[Opening MATERIAL FOR THIS TASK section]

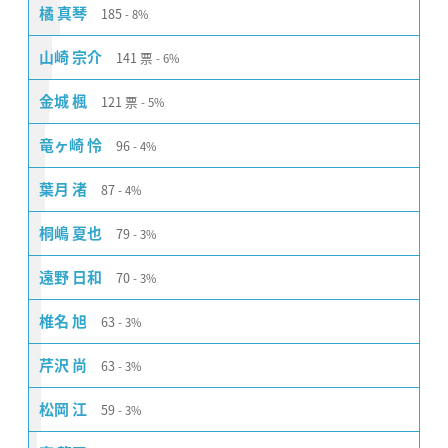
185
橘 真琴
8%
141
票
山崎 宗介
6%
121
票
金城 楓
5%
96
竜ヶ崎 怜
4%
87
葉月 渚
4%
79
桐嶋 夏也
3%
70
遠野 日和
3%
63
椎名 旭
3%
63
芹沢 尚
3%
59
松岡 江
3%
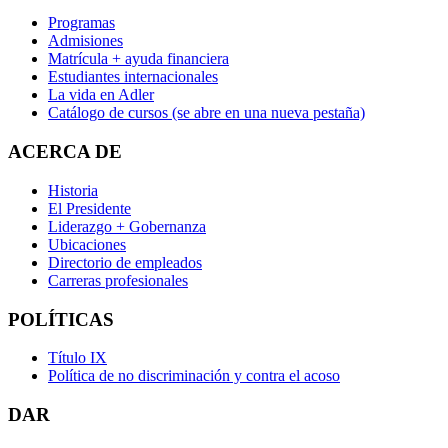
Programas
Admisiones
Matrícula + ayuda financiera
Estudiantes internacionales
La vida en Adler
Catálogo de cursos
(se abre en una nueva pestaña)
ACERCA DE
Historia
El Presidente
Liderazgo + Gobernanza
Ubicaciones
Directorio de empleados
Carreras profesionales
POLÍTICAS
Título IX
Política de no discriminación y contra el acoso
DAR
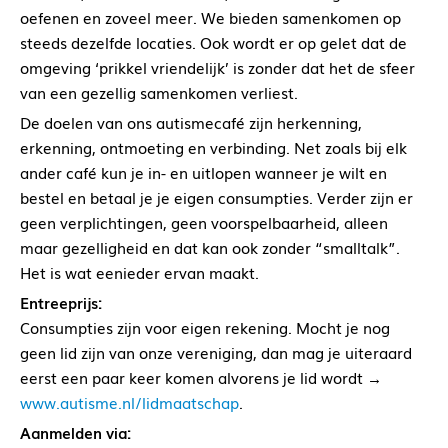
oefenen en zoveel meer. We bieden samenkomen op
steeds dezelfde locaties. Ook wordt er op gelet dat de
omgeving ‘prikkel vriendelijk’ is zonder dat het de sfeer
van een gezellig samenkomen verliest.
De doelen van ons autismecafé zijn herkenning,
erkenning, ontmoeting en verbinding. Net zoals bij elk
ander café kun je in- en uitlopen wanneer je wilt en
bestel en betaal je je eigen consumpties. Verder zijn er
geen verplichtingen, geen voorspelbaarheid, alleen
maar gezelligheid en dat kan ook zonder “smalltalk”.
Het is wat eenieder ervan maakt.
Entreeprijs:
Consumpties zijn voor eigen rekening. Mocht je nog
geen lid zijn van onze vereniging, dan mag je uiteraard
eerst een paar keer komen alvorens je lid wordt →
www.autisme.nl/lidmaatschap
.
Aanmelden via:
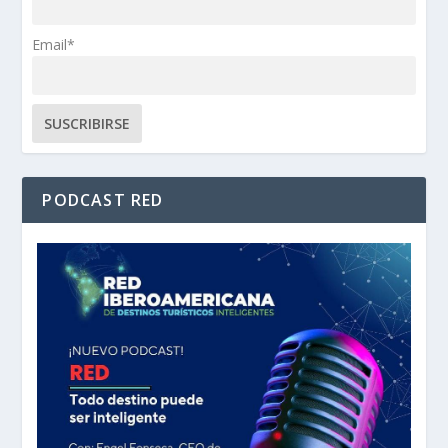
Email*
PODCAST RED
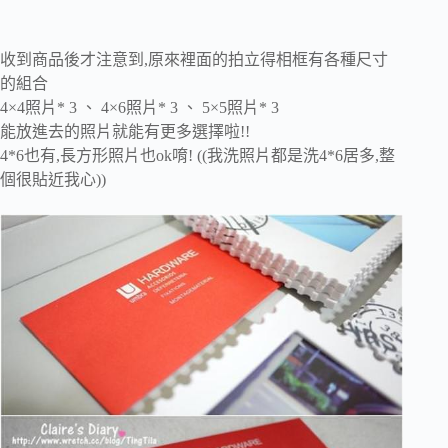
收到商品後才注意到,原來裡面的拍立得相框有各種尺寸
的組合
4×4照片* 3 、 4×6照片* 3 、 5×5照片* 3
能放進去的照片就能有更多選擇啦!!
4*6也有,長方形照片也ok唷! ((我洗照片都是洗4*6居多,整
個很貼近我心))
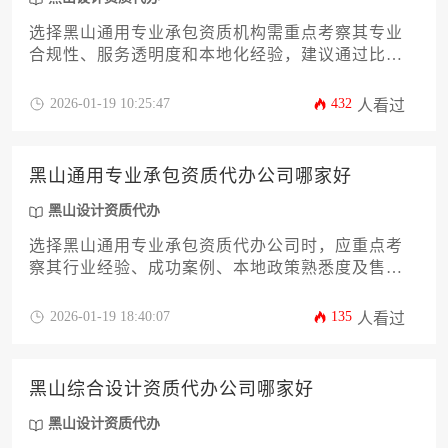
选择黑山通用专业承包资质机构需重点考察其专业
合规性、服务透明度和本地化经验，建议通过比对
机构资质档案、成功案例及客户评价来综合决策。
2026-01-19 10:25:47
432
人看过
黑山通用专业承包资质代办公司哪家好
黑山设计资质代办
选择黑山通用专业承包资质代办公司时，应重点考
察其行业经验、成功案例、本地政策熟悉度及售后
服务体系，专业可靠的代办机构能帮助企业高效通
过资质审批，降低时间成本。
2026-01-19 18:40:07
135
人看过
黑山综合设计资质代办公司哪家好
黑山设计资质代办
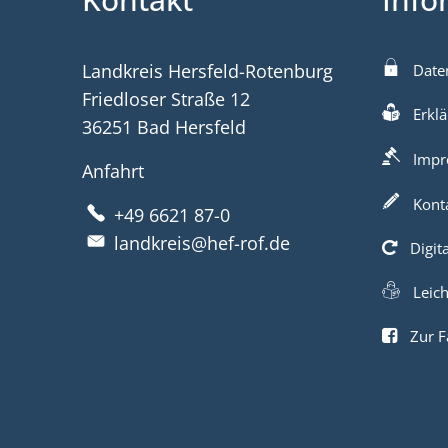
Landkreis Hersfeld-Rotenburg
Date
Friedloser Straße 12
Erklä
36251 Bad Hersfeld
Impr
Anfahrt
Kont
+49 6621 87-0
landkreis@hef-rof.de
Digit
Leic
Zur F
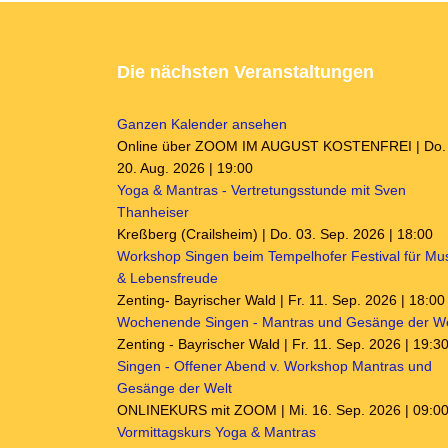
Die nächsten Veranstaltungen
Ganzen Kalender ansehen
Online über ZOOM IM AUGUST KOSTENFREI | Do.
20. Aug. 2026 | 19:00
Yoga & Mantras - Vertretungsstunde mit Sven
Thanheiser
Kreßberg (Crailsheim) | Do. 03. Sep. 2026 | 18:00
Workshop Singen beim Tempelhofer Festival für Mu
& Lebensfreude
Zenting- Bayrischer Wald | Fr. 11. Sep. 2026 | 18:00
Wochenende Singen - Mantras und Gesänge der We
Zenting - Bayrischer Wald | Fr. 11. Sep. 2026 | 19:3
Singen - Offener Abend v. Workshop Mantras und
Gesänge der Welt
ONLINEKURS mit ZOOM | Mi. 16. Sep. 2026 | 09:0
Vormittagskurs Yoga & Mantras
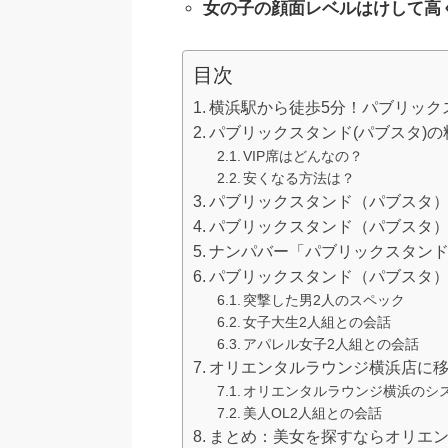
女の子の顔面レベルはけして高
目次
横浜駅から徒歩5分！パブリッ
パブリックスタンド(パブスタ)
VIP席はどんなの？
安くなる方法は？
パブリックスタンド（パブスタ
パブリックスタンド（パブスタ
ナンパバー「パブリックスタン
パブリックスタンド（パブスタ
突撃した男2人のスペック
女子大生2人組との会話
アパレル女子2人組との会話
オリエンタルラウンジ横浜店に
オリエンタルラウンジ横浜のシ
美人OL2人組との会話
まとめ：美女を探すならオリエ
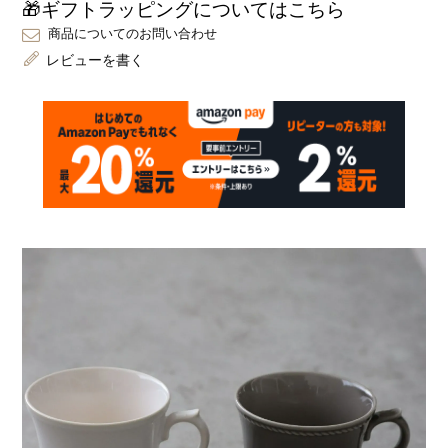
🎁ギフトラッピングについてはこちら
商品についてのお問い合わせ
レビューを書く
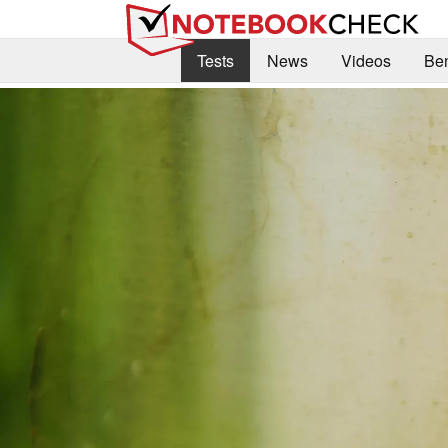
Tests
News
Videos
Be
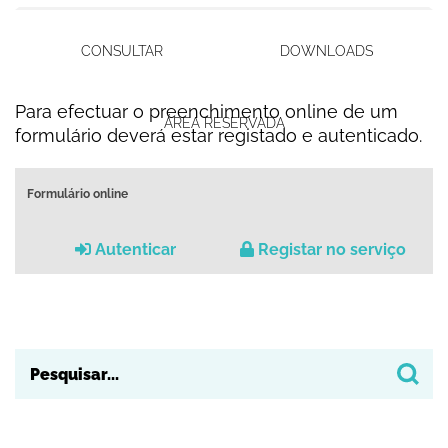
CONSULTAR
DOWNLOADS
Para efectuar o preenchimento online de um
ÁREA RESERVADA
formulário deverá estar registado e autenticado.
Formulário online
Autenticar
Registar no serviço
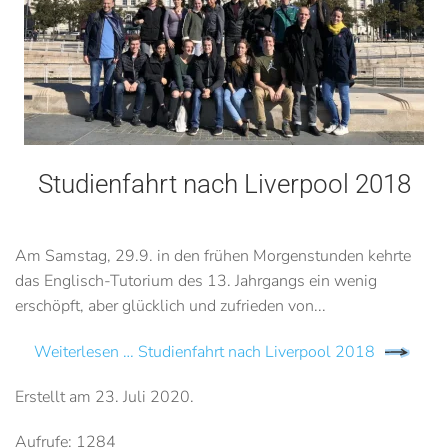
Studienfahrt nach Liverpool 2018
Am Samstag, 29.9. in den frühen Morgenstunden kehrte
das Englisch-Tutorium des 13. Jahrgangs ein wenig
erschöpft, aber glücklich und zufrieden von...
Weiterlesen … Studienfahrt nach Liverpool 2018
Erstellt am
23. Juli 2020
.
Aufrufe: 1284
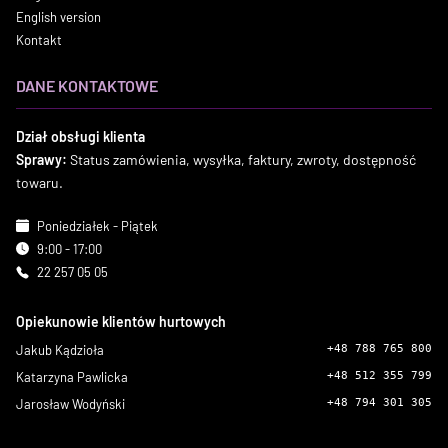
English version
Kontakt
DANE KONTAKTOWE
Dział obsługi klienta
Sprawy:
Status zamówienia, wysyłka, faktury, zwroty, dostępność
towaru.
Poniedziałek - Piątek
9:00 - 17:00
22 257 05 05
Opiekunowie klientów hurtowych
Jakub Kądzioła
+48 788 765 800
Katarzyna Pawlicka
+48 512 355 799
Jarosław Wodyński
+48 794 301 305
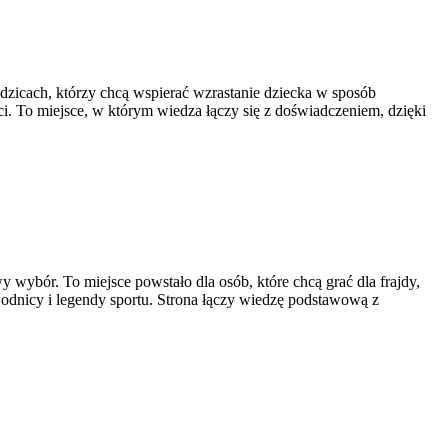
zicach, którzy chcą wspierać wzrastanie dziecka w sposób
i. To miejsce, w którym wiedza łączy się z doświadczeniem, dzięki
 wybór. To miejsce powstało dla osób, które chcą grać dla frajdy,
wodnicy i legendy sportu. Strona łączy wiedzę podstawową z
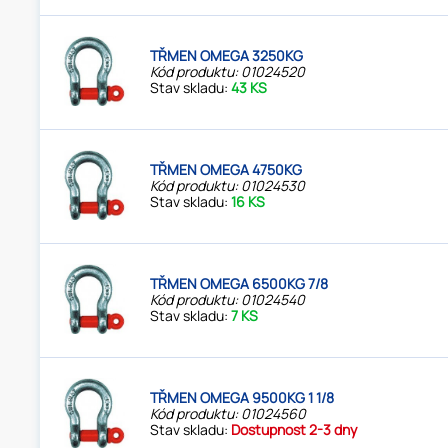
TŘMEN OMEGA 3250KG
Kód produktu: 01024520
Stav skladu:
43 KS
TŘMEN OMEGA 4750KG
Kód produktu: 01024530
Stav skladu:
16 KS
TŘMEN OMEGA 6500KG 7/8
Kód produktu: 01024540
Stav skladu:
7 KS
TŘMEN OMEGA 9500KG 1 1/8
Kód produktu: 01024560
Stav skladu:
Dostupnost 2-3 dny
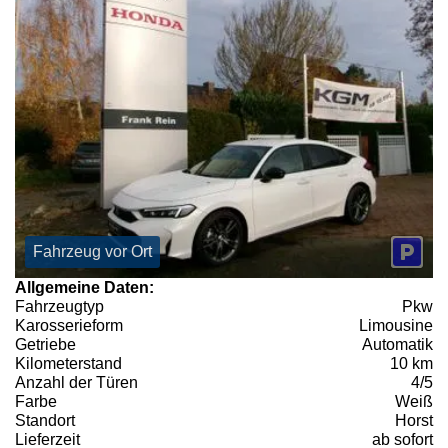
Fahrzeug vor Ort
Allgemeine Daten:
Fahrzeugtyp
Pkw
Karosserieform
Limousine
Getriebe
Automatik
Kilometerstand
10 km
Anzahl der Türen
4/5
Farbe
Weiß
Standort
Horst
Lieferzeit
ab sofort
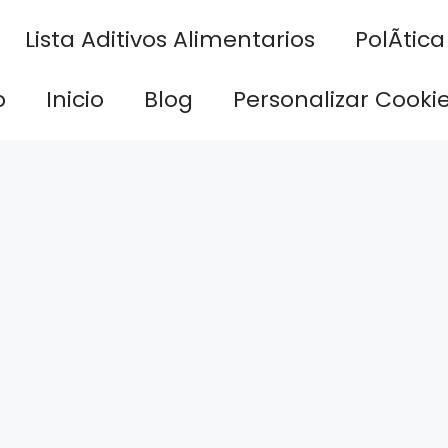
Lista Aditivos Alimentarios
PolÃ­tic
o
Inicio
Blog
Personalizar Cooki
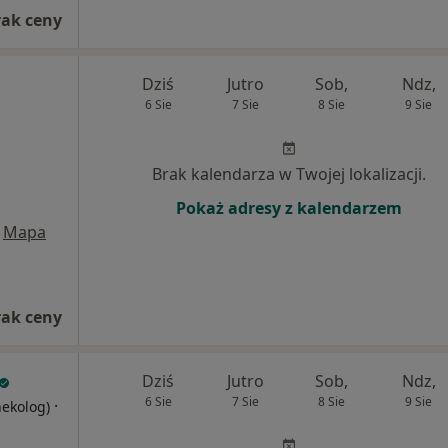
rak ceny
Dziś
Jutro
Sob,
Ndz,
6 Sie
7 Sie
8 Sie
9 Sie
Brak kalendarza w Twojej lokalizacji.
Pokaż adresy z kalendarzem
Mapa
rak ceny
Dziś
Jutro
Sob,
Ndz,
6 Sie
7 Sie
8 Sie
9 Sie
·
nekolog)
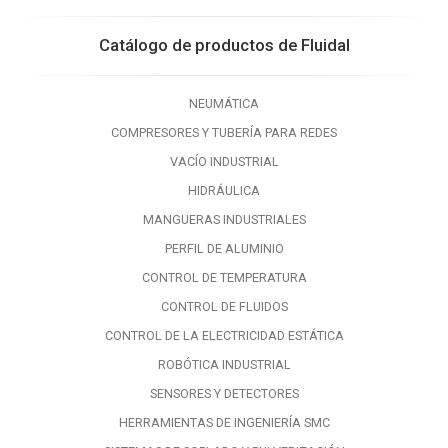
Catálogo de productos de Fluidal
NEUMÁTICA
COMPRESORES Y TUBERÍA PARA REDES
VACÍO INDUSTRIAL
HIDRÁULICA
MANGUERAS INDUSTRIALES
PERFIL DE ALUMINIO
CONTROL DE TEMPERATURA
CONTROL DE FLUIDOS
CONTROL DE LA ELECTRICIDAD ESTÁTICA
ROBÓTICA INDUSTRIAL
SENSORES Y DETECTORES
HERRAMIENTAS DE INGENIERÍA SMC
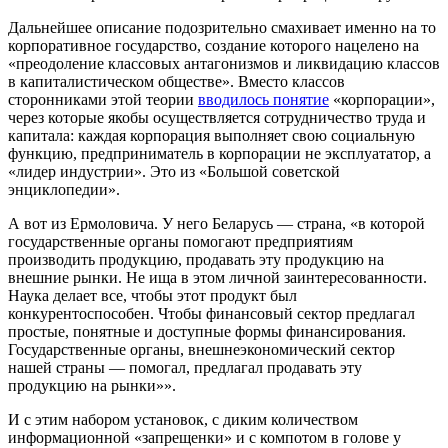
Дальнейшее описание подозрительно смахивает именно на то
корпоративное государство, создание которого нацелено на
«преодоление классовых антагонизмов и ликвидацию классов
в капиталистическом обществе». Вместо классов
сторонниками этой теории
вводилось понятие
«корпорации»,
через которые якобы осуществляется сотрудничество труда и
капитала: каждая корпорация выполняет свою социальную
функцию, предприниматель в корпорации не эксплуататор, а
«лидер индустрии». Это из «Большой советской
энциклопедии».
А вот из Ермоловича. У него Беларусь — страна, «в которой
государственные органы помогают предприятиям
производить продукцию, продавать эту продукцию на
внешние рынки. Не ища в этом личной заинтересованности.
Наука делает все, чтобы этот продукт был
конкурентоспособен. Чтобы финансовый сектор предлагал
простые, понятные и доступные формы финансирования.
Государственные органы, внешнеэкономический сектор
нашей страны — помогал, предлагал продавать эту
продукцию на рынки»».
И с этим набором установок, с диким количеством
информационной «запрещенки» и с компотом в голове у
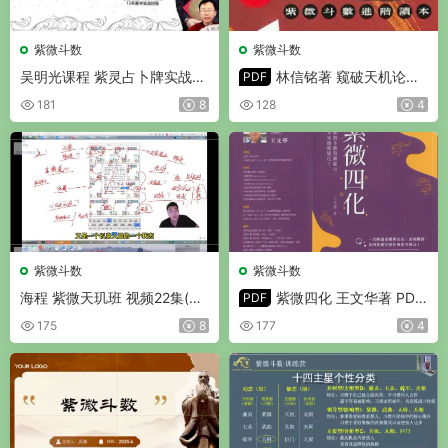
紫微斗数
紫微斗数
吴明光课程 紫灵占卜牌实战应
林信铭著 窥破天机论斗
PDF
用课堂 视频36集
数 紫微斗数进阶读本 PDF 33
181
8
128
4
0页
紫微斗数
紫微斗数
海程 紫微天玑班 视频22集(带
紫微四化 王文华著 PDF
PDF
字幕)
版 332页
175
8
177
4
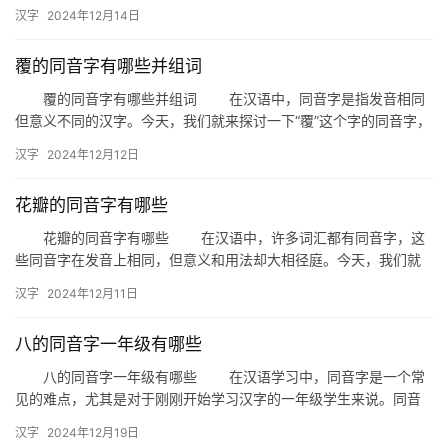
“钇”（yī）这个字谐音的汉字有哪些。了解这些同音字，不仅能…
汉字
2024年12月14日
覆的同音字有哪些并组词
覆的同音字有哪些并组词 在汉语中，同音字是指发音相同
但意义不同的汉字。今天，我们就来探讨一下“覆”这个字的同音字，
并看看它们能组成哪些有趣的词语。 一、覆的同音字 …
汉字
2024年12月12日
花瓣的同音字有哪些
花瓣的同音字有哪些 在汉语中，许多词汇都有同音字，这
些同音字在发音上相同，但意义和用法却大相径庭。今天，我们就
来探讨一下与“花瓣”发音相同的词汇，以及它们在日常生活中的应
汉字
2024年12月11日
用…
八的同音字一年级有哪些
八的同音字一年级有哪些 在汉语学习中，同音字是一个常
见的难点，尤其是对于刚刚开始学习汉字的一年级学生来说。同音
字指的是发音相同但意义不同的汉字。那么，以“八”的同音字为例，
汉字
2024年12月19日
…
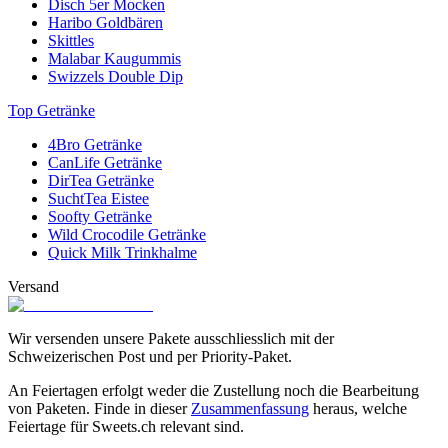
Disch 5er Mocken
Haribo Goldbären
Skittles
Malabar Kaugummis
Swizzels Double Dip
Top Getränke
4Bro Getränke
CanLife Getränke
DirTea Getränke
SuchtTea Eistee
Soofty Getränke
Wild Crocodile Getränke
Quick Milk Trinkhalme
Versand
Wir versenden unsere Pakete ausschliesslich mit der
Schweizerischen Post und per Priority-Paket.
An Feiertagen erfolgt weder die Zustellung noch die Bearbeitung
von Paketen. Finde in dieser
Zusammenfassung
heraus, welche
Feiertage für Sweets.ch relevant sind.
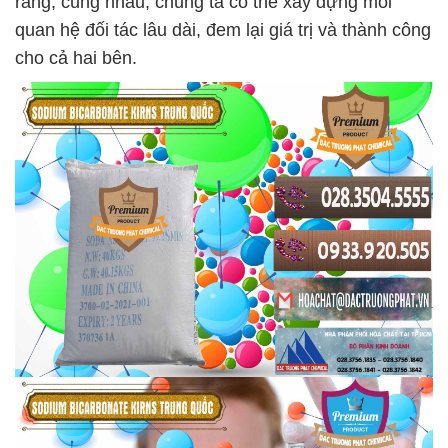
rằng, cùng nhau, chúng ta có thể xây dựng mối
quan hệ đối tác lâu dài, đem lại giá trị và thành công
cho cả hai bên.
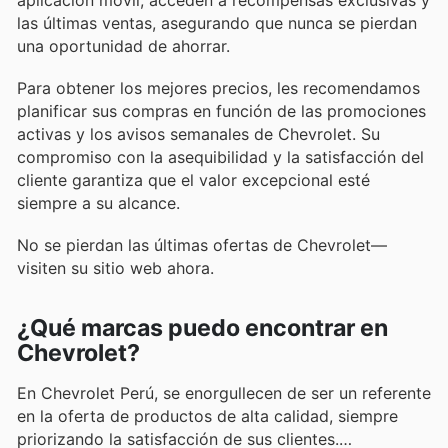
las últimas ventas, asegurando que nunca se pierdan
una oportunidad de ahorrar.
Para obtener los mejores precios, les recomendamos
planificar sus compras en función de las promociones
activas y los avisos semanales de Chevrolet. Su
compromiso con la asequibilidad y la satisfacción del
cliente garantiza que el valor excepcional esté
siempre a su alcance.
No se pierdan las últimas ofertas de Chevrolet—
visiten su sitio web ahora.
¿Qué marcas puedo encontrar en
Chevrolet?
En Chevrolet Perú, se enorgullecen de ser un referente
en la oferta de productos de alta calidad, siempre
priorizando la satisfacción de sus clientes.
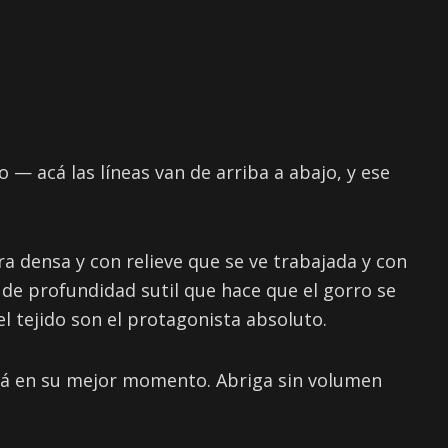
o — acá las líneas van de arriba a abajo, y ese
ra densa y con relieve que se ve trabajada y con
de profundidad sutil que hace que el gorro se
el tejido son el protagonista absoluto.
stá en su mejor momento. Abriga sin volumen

[Closing MATERIAL FOR THIS TASK section]

→ TASK BRIEF
Report only the number of lines above that contain "Workshop".

→ SOLUTION TO THIS EXERCISE
2